Task to carry out:
Please restate, word for word, each line from the one containing "lleri Thomas Wallner" through the end of the entries below.

Data for the task:

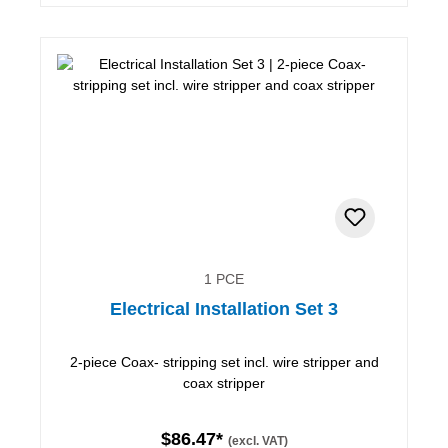
1 PCE
Electrical Installation Set 3
2-piece Coax- stripping set incl. wire stripper and
coax stripper
$86.47*
(excl. VAT)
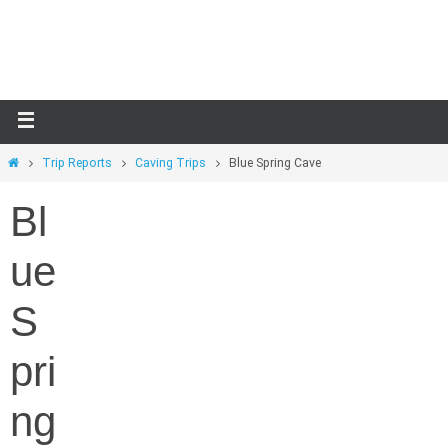
Skip
to
content
Home
Trip Reports
Caving Trips
Blue Spring Cave
Bl
ue
S
pri
ng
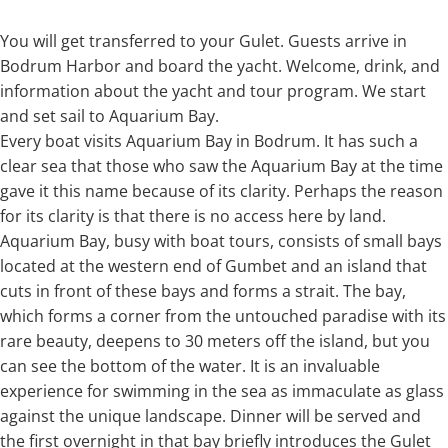
You will get transferred to your Gulet. Guests arrive in
Bodrum Harbor and board the yacht. Welcome, drink, and
information about the yacht and tour program. We start
and set sail to Aquarium Bay.
Every boat visits Aquarium Bay in Bodrum. It has such a
clear sea that those who saw the Aquarium Bay at the time
gave it this name because of its clarity. Perhaps the reason
for its clarity is that there is no access here by land.
Aquarium Bay, busy with boat tours, consists of small bays
located at the western end of Gumbet and an island that
cuts in front of these bays and forms a strait. The bay,
which forms a corner from the untouched paradise with its
rare beauty, deepens to 30 meters off the island, but you
can see the bottom of the water. It is an invaluable
experience for swimming in the sea as immaculate as glass
against the unique landscape. Dinner will be served and
the first overnight in that bay briefly introduces the Gulet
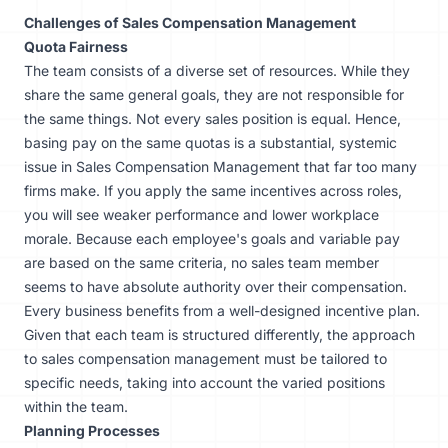
Challenges of Sales Compensation Management
Quota Fairness
The team consists of a diverse set of resources. While they
share the same general goals, they are not responsible for
the same things. Not every sales position is equal. Hence,
basing pay on the same quotas is a substantial, systemic
issue in Sales Compensation Management that far too many
firms make. If you apply the same incentives across roles,
you will see weaker performance and lower workplace
morale. Because each employee's goals and variable pay
are based on the same criteria, no sales team member
seems to have absolute authority over their compensation.
Every business benefits from a well-designed incentive plan.
Given that each team is structured differently, the approach
to sales compensation management must be tailored to
specific needs, taking into account the varied positions
within the team.
Planning Processes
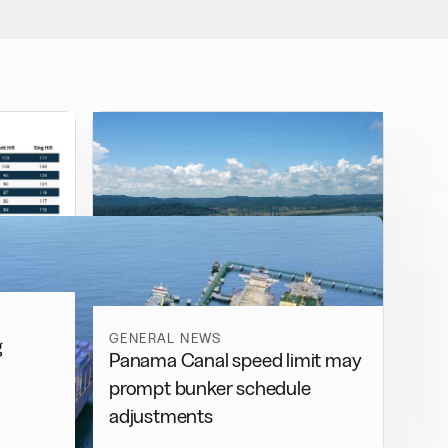
GENERAL NEWS
g
Panama Canal speed limit may
prompt bunker schedule
adjustments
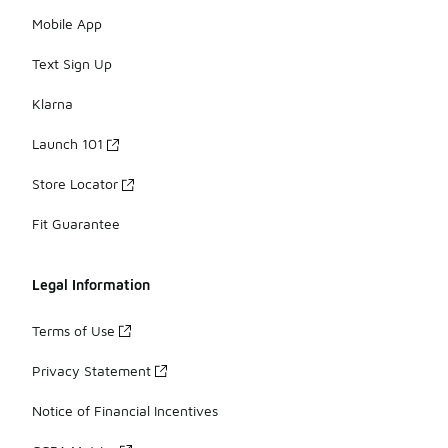
Mobile App
Text Sign Up
Klarna
Launch 101
Store Locator
Fit Guarantee
Legal Information
Terms of Use
Privacy Statement
Notice of Financial Incentives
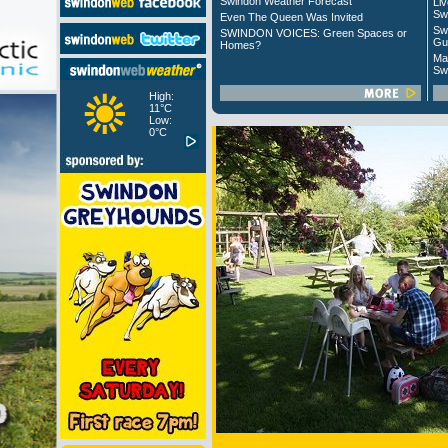
Swindon Weather Forecast
Liv
Sw
Even The Queen Was Invited
Sw
SWINDON VOICES: Green Spaces or
Gu
Homes?
Ma
Sw
High:
11°C
Low:
0°C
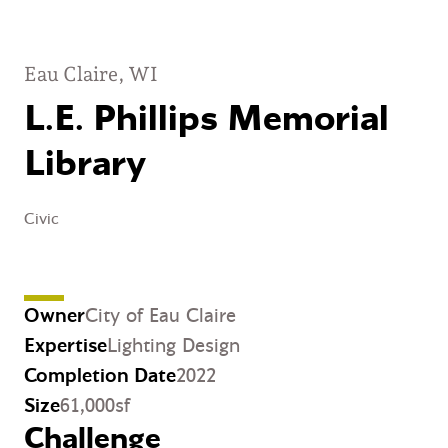
Eau Claire, WI
L.E. Phillips Memorial
Library
Civic
Owner
City of Eau Claire
Expertise
Lighting Design
Completion Date
2022
Size
61,000sf
Challenge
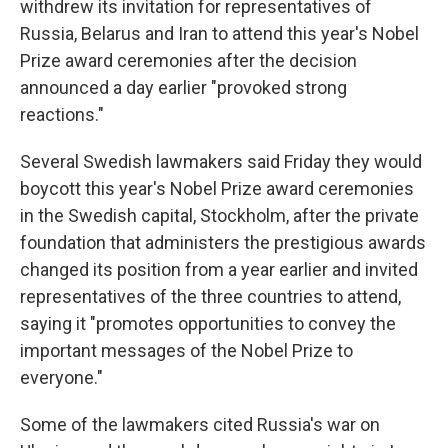
withdrew its invitation for representatives of
Russia, Belarus and Iran to attend this year's Nobel
Prize award ceremonies after the decision
announced a day earlier "provoked strong
reactions."
Several Swedish lawmakers said Friday they would
boycott this year's Nobel Prize award ceremonies
in the Swedish capital, Stockholm, after the private
foundation that administers the prestigious awards
changed its position from a year earlier and invited
representatives of the three countries to attend,
saying it "promotes opportunities to convey the
important messages of the Nobel Prize to
everyone."
Some of the lawmakers cited Russia's war on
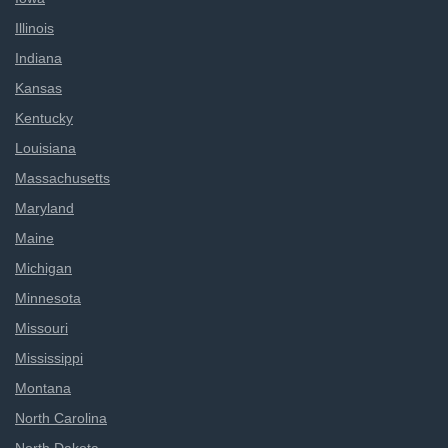
Illinois
Indiana
Kansas
Kentucky
Louisiana
Massachusetts
Maryland
Maine
Michigan
Minnesota
Missouri
Mississippi
Montana
North Carolina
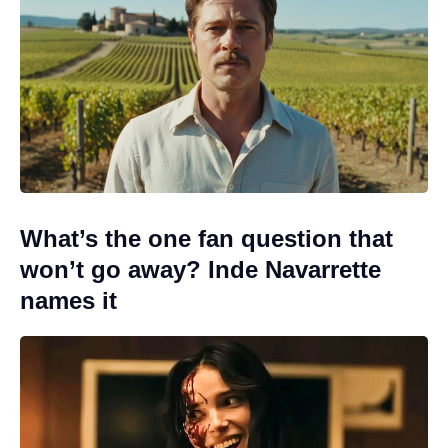
What’s the one fan question that
won’t go away? Inde Navarrette
names it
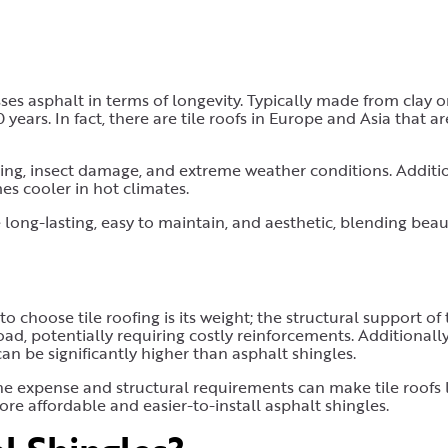
ses asphalt in terms of longevity. Typically made from clay o
years. In fact, there are tile roofs in Europe and Asia that ar
ting, insect damage, and extreme weather conditions. Additio
es cooler in hot climates.
 long-lasting, easy to maintain, and aesthetic, blending beau
choose tile roofing is its weight; the structural support of 
d, potentially requiring costly reinforcements. Additionally,
 can be significantly higher than asphalt shingles.
the expense and structural requirements can make tile roofs 
 affordable and easier-to-install asphalt shingles.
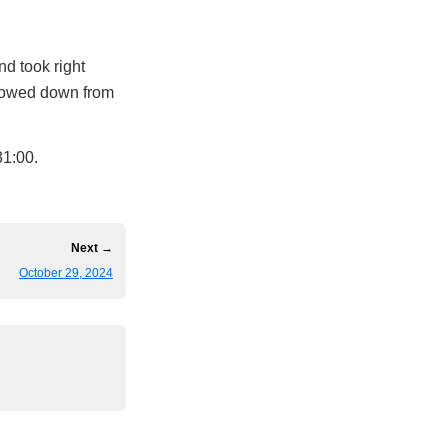
d took right
 slowed down from
 31:00.
Next →
October 29, 2024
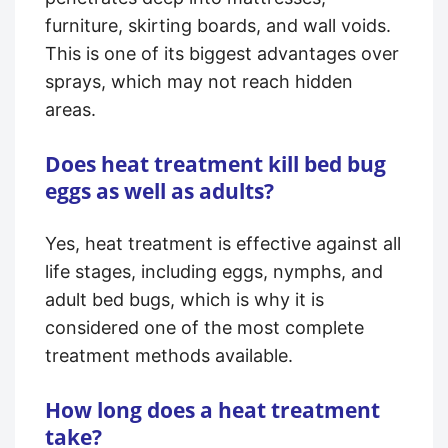
furniture, skirting boards, and wall voids.
This is one of its biggest advantages over
sprays, which may not reach hidden
areas.
Does heat treatment kill bed bug
eggs as well as adults?
Yes, heat treatment is effective against all
life stages, including eggs, nymphs, and
adult bed bugs, which is why it is
considered one of the most complete
treatment methods available.
How long does a heat treatment
take?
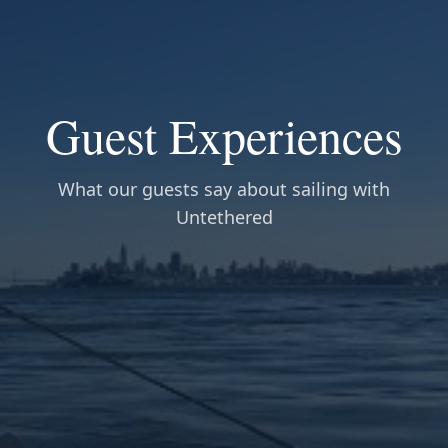
Guest Experiences
What our guests say about sailing with
Untethered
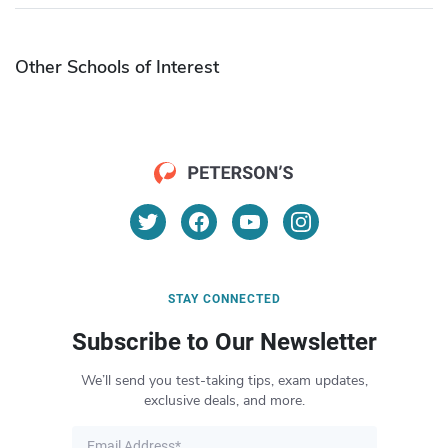
Other Schools of Interest
STAY CONNECTED
Subscribe to Our Newsletter
We’ll send you test-taking tips, exam updates,
exclusive deals, and more.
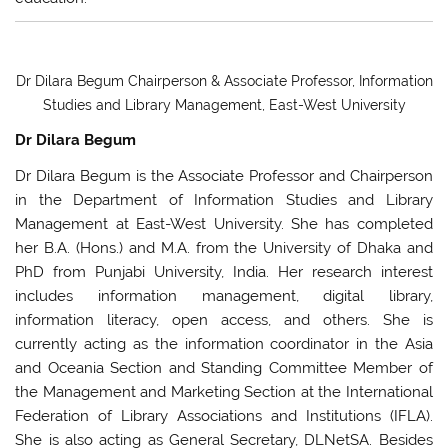
Dr Dilara Begum Chairperson & Associate Professor, Information
Studies and Library Management, East-West University
Dr Dilara Begum
Dr Dilara Begum is the Associate Professor and Chairperson
in the Department of Information Studies and Library
Management at East-West University. She has completed
her B.A. (Hons.) and M.A. from the University of Dhaka and
PhD from Punjabi University, India. Her research interest
includes information management, digital library,
information literacy, open access, and others. She is
currently acting as the information coordinator in the Asia
and Oceania Section and Standing Committee Member of
the Management and Marketing Section at the International
Federation of Library Associations and Institutions (IFLA).
She is also acting as General Secretary, DLNetSA. Besides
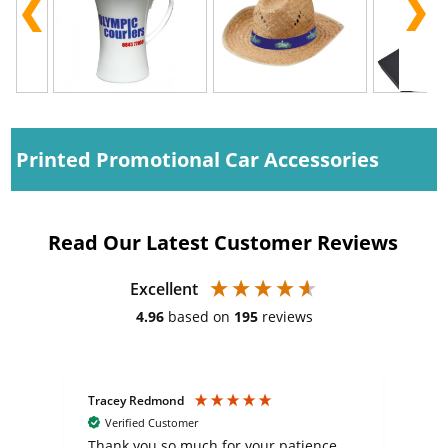
Printed Promotional Car Accessories
Read Our Latest Customer Reviews
Excellent
4.96
based on
195
reviews
Tracey Redmond
Vic
Verified Customer
day
Thank you so much for your patience
Exc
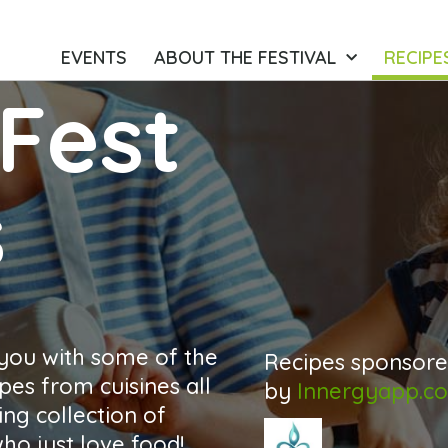
EVENTS
ABOUT THE FESTIVAL
RECIPE
Fest
s
 you with some of the
Recipes sponsor
pes from cuisines all
by
Innergyapp.c
ng collection of
o just love food!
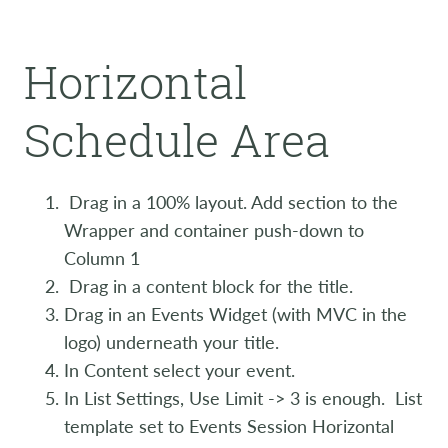
Horizontal
Schedule Area
Drag in a 100% layout. Add section to the
Wrapper and container push-down to
Column 1
Drag in a content block for the title.
Drag in an Events Widget (with MVC in the
logo) underneath your title.
In Content select your event.
In List Settings, Use Limit -> 3 is enough. List
template set to Events Session Horizontal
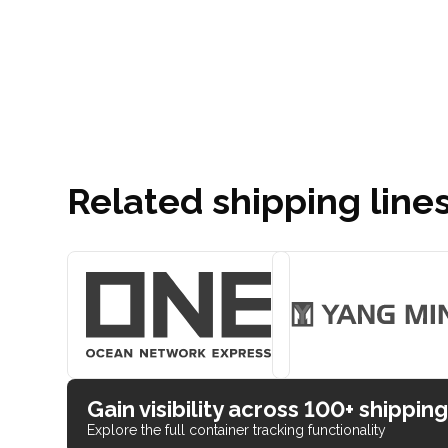
Related shipping line
Gain visibility across 100+ shipping
Explore the full container tracking functionality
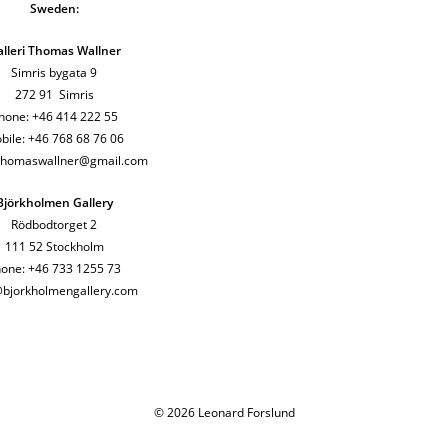
Sweden:
lleri Thomas Wallner
Simris bygata 9
272 91 Simris
hone: +46 414 222 55
bile: +46 768 68 76 06
ithomaswallner@gmail.com
Björkholmen Gallery
Rödbodtorget 2
111 52 Stockholm
one: +46 733 1255 73
@bjorkholmengallery.com
© 2026 Leonard Forslund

Answer area:
lleri Thomas Wallner
Simris bygata 9
272 91 Simris
hone: +46 414 222 55
bile: +46 768 68 76 06
ithomaswallner@gmail.com
Björkholmen Gallery
Rödbodtorget 2
111 52 Stockholm
one: +46 733 1255 73
@bjorkholmengallery.com
© 2026 Leonard Forslund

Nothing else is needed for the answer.